[Work item] What you return should match the entries below exactly, only without the images.

[Material shown]
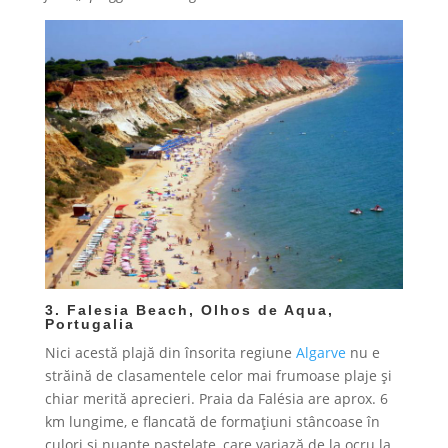
3. Falesia Beach, Olhos de Aqua,
Portugalia
Nici acestă plajă din însorita regiune
Algarve
nu e
străină de clasamentele celor mai frumoase plaje și
chiar merită aprecieri. Praia da Falésia are aprox. 6
km lungime, e flancată de formațiuni stâncoase în
culori și nuanțe pastelate, care variază de la ocru la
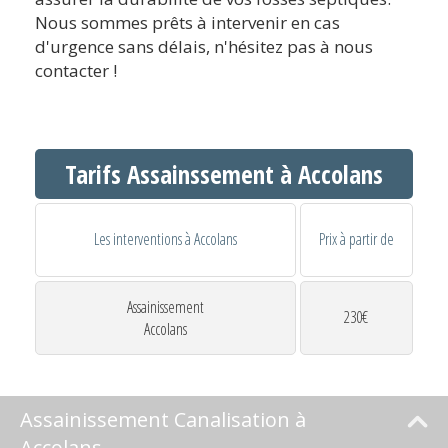
Nous sommes prêts à intervenir en cas
d'urgence sans délais, n'hésitez pas à nous
contacter !
Tarifs Assainssement à Accolans
Les interventions à Accolans
Prix à partir de
Assainissement
230€
Accolans
Assainissement Canalisation à
Accolans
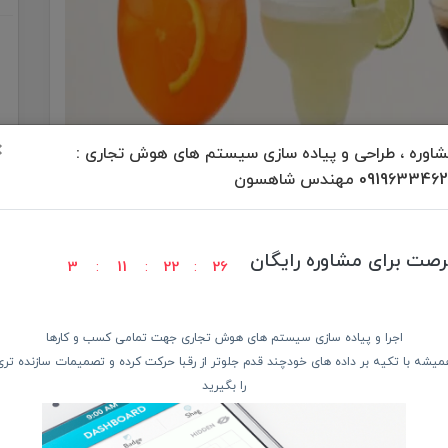
×
اوره ، طراحی و پیاده سازی سیستم های هوش تجاری :
09196334 مهندس شاهسون
رصت برای مشاوره رایگان
3
11
22
24
اجرا و پیاده سازی سیستم های هوش تجاری جهت تمامی کسب و کارها
میشه با تکیه بر داده های خودچند قدم جلوتر از رقبا حرکت کرده و تصمیمات سازنده تری
را بگیرید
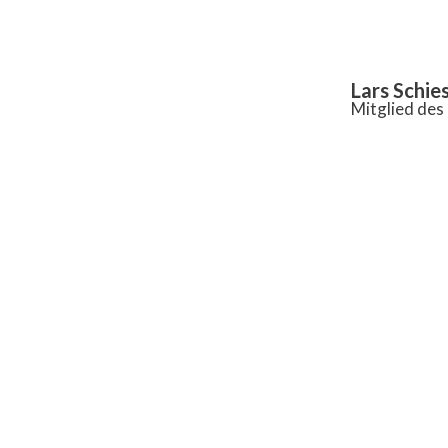
Inhalt
springen
Lars Schie
Mitglied de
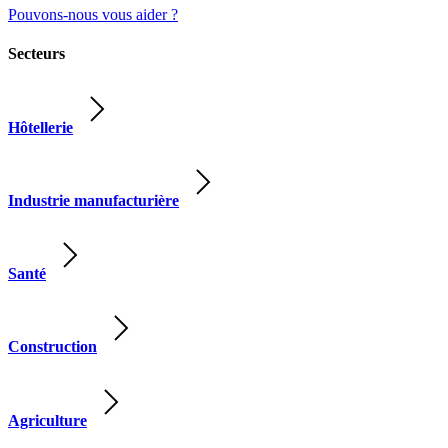
Pouvons-nous vous aider ?
Secteurs
Hôtellerie
Industrie manufacturière
Santé
Construction
Agriculture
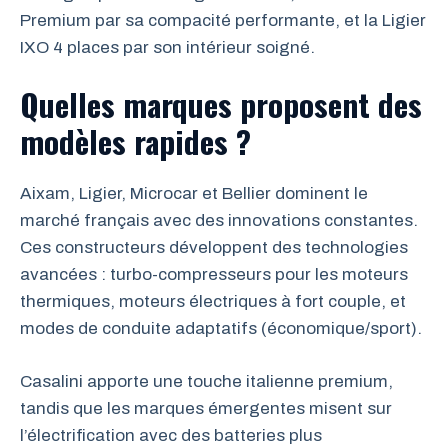
Premium par sa compacité performante, et la Ligier
IXO 4 places par son intérieur soigné.
Quelles marques proposent des
modèles rapides ?
Aixam, Ligier, Microcar et Bellier dominent le
marché français avec des innovations constantes.
Ces constructeurs développent des technologies
avancées : turbo-compresseurs pour les moteurs
thermiques, moteurs électriques à fort couple, et
modes de conduite adaptatifs (économique/sport).
Casalini apporte une touche italienne premium,
tandis que les marques émergentes misent sur
l’électrification avec des batteries plus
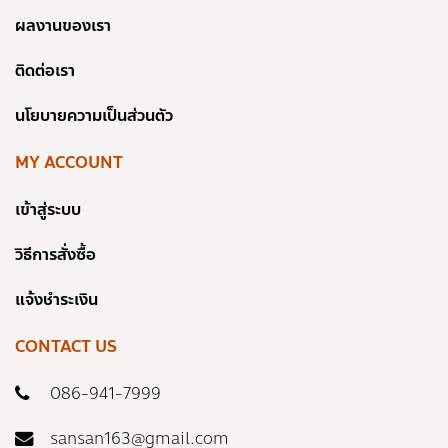
ผลงานของเรา
ติดต่อเรา
นโยบายความเป็นส่วนตัว
MY ACCOUNT
เข้าสู่ระบบ
วิธีการสั่งซื้อ
แจ้งชำระเงิน
CONTACT US
086-941-7999
sansan163@gmail.com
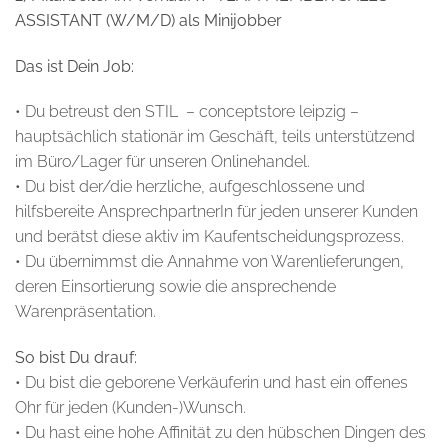
ASSISTANT (W/M/D) als Minijobber
Das ist Dein Job:
• Du betreust den STIL – conceptstore leipzig –
hauptsächlich stationär im Geschäft, teils unterstützend
im Büro/Lager für unseren Onlinehandel.
• Du bist der/die herzliche, aufgeschlossene und
hilfsbereite AnsprechpartnerIn für jeden unserer Kunden
und berätst diese aktiv im Kaufentscheidungsprozess.
• Du übernimmst die Annahme von Warenlieferungen,
deren Einsortierung sowie die ansprechende
Warenpräsentation.
So bist Du drauf:
• Du bist die geborene Verkäuferin und hast ein offenes
Ohr für jeden (Kunden-)Wunsch.
• Du hast eine hohe Affinität zu den hübschen Dingen des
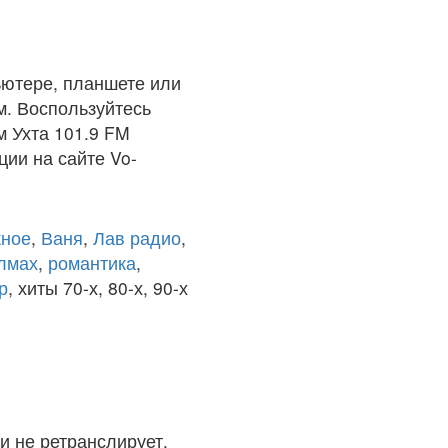
ьютере, планшете или
м. Воспользуйтесь
м Ухта 101.9 FM
ции на сайте Vo-
ное
,
Ваня
,
Лав радио
,
олмах
,
романтика
,
р
, хиты 70-х, 80-х, 90-х
и не ретранслирует.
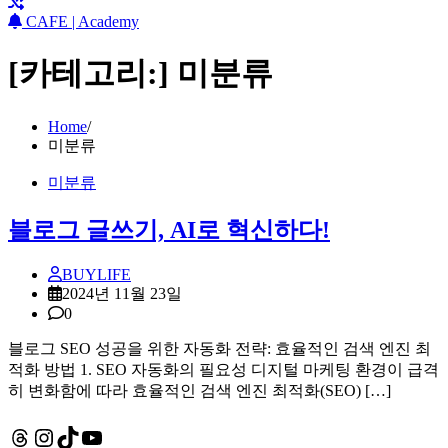
CAFE | Academy
[카테고리:]
미분류
Home
미분류
미분류
블로그 글쓰기, AI로 혁신하다!
BUYLIFE
2024년 11월 23일
0
블로그 SEO 성공을 위한 자동화 전략: 효율적인 검색 엔진 최
적화 방법 1. SEO 자동화의 필요성 디지털 마케팅 환경이 급격
히 변화함에 따라 효율적인 검색 엔진 최적화(SEO) […]
Threads
Instagram
TikTok
YouTube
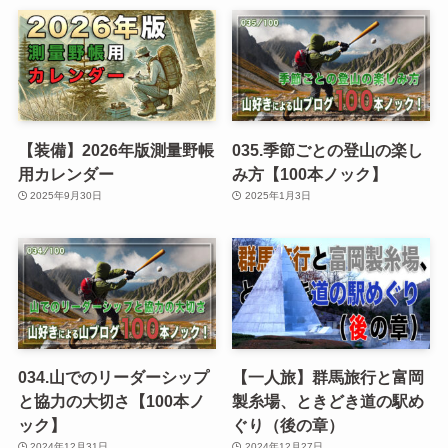
【装備】2026年版測量野帳
035.季節ごとの登山の楽し
用カレンダー
み方【100本ノック】
2025年9月30日
2025年1月3日
034.山でのリーダーシップ
【一人旅】群馬旅行と富岡
と協力の大切さ【100本ノ
製糸場、ときどき道の駅め
ック】
ぐり（後の章）
2024年12月31日
2024年12月27日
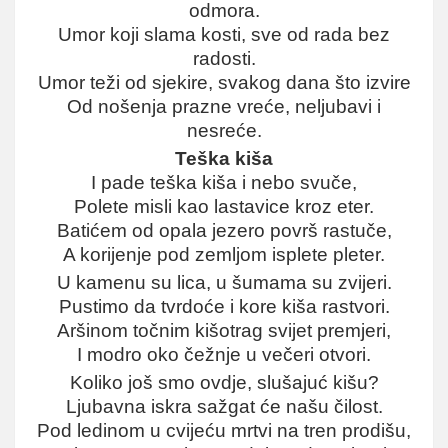
odmora.
Umor koji slama kosti, sve od rada bez
radosti.
Umor teži od sjekire, svakog dana što izvire
Od nošenja prazne vreće, neljubavi i
nesreće.
Teška kiša
I pade teška kiša i nebo svuče,
Polete misli kao lastavice kroz eter.
Batićem od opala jezero površ rastuče,
A korijenje pod zemljom isplete pleter.
U kamenu su lica, u šumama su zvijeri.
Pustimo da tvrdoće i kore kiša rastvori.
Aršinom točnim kišotrag svijet premjeri,
I modro oko čežnje u večeri otvori.
Koliko još smo ovdje, slušajuć kišu?
Ljubavna iskra sažgat će našu čilost.
Pod ledinom u cvijeću mrtvi na tren prodišu,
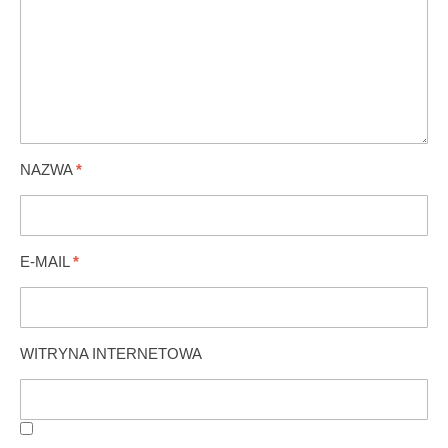
NAZWA
*
E-MAIL
*
WITRYNA INTERNETOWA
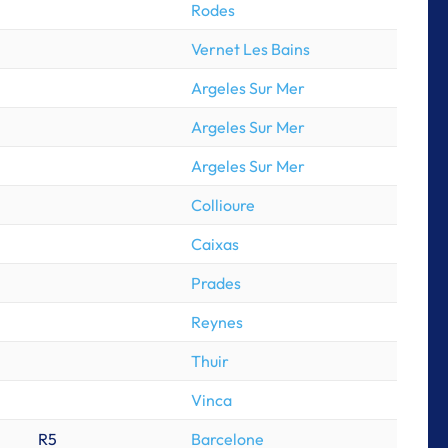
Rodes
Vernet Les Bains
Argeles Sur Mer
Argeles Sur Mer
Argeles Sur Mer
Collioure
Caixas
Prades
Reynes
Thuir
Vinca
R5
Barcelone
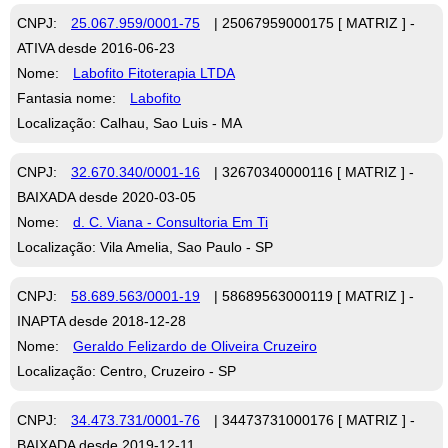
CNPJ:
25.067.959/0001-75
| 25067959000175 [ MATRIZ ] -
ATIVA desde 2016-06-23
Nome:
Labofito Fitoterapia LTDA
Fantasia nome:
Labofito
Localização: Calhau, Sao Luis - MA
CNPJ:
32.670.340/0001-16
| 32670340000116 [ MATRIZ ] -
BAIXADA desde 2020-03-05
Nome:
d. C. Viana - Consultoria Em Ti
Localização: Vila Amelia, Sao Paulo - SP
CNPJ:
58.689.563/0001-19
| 58689563000119 [ MATRIZ ] -
INAPTA desde 2018-12-28
Nome:
Geraldo Felizardo de Oliveira Cruzeiro
Localização: Centro, Cruzeiro - SP
CNPJ:
34.473.731/0001-76
| 34473731000176 [ MATRIZ ] -
BAIXADA desde 2019-12-11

[Exercise output]
3. Falesia Beach, Olhos de Aqua,
Portugalia
Nici acestă plajă din însorita regiune
Algarve
nu e
străină de clasamentele celor mai frumoase plaje și
chiar merită aprecieri. Praia da Falésia are aprox. 6
km lungime, e flancată de formațiuni stâncoase în
culori și nuanțe pastelate, care variază de la ocru la
Nous sommes prêts à intervenir en cas
d'urgence sans délais, n'hésitez pas à nous
contacter !
Tarifs Assainssement à Accolans
Les interventions à Accolans
Prix à partir de
Assainissement
230€
Accolans
Assainissement Canalisation à
Accolans
×
اوره ، طراحی و پیاده سازی سیستم های هوش تجاری :
09196334 مهندس شاهسون
رصت برای مشاوره رایگان
3
11
22
24
اجرا و پیاده سازی سیستم های هوش تجاری جهت تمامی کسب و کارها
میشه با تکیه بر داده های خودچند قدم جلوتر از رقبا حرکت کرده و تصمیمات سازنده تری
را بگیرید
Inhalt
springen
Lars Schie
Mitglied de
Pouvons-nous vous aider ?
Secteurs
Hôtellerie
Industrie manufacturière
Santé
Construction
Agriculture
Premium par sa compacité performante, et la Ligier
IXO 4 places par son intérieur soigné.
Quelles marques proposent des
modèles rapides ?
Aixam, Ligier, Microcar et Bellier dominent le
marché français avec des innovations constantes.
Ces constructeurs développent des technologies
avancées : turbo-compresseurs pour les moteurs
thermiques, moteurs électriques à fort couple, et
modes de conduite adaptatifs (économique/sport).
Casalini apporte une touche italienne premium,
tandis que les marques émergentes misent sur
l’électrification avec des batteries plus
ผลงานของเรา
ติดต่อเรา
นโยบายความเป็นส่วนตัว
MY ACCOUNT
เข้าสู่ระบบ
วิธีการสั่งซื้อ
แจ้งชำระเงิน
CONTACT US
086-941-7999
sansan163@gmail.com
ASSISTANT (W/M/D) als Minijobber
Das ist Dein Job:
• Du betreust den STIL – conceptstore leipzig –
hauptsächlich stationär im Geschäft, teils unterstützend
im Büro/Lager für unseren Onlinehandel.
• Du bist der/die herzliche, aufgeschlossene und
hilfsbereite AnsprechpartnerIn für jeden unserer Kunden
und berätst diese aktiv im Kaufentscheidungsprozess.
• Du übernimmst die Annahme von Warenlieferungen,
deren Einsortierung sowie die ansprechende
Warenpräsentation.
So bist Du drauf:
• Du bist die geborene Verkäuferin und hast ein offenes
Ohr für jeden (Kunden-)Wunsch.
• Du hast eine hohe Affinität zu den hübschen Dingen des
ьютере, планшете или
м. Воспользуйтесь
м Ухта 101.9 FM
ции на сайте Vo-
ное
,
Ваня
,
Лав радио
,
олмах
,
романтика
,
р
, хиты 70-х, 80-х, 90-х
и не ретранслирует.
CAFE | Academy
[카테고리:]
미분류
Home
미분류
미분류
블로그 글쓰기, AI로 혁신하다!
BUYLIFE
2024년 11월 23일
0
블로그 SEO 성공을 위한 자동화 전략: 효율적인 검색 엔진 최
적화 방법 1. SEO 자동화의 필요성 디지털 마케팅 환경이 급격
히 변화함에 따라 효율적인 검색 엔진 최적화(SEO) […]
Threads
Instagram
TikTok
YouTube
【装備】2026年版測量野帳
035.季節ごとの登山の楽し
用カレンダー
み方【100本ノック】
2025年9月30日
2025年1月3日
034.山でのリーダーシップ
【一人旅】群馬旅行と富岡
と協力の大切さ【100本ノ
製糸場、ときどき道の駅め
ック】
ぐり（後の章）
2024年12月31日
2024年12月27日
odmora.
Umor koji slama kosti, sve od rada bez
radosti.
Umor teži od sjekire, svakog dana što izvire
Od nošenja prazne vreće, neljubavi i
nesreće.
Teška kiša
I pade teška kiša i nebo svuče,
Polete misli kao lastavice kroz eter.
Batićem od opala jezero površ rastuče,
A korijenje pod zemljom isplete pleter.
U kamenu su lica, u šumama su zvijeri.
Pustimo da tvrdoće i kore kiša rastvori.
Aršinom točnim kišotrag svijet premjeri,
I modro oko čežnje u večeri otvori.
Koliko još smo ovdje, slušajuć kišu?
Ljubavna iskra sažgat će našu čilost.
Pod ledinom u cvijeću mrtvi na tren prodišu,
NAZWA
*
E-MAIL
*
WITRYNA INTERNETOWA
Rodes
Vernet Les Bains
Argeles Sur Mer
Argeles Sur Mer
Argeles Sur Mer
Collioure
Caixas
Prades
Reynes
Thuir
Vinca
R5
Barcelone
CNPJ:
25.067.959/0001-75
| 25067959000175 [ MATRIZ ] -
ATIVA desde 2016-06-23
Nome:
Labofito Fitoterapia LTDA
Fantasia nome:
Labofito
Localização: Calhau, Sao Luis - MA
CNPJ:
32.670.340/0001-16
| 32670340000116 [ MATRIZ ] -
BAIXADA desde 2020-03-05
Nome:
d. C. Viana - Consultoria Em Ti
Localização: Vila Amelia, Sao Paulo - SP
CNPJ:
58.689.563/0001-19
| 58689563000119 [ MATRIZ ] -
INAPTA desde 2018-12-28
Nome:
Geraldo Felizardo de Oliveira Cruzeiro
Localização: Centro, Cruzeiro - SP
CNPJ:
34.473.731/0001-76
| 34473731000176 [ MATRIZ ] -
BAIXADA desde 2019-12-11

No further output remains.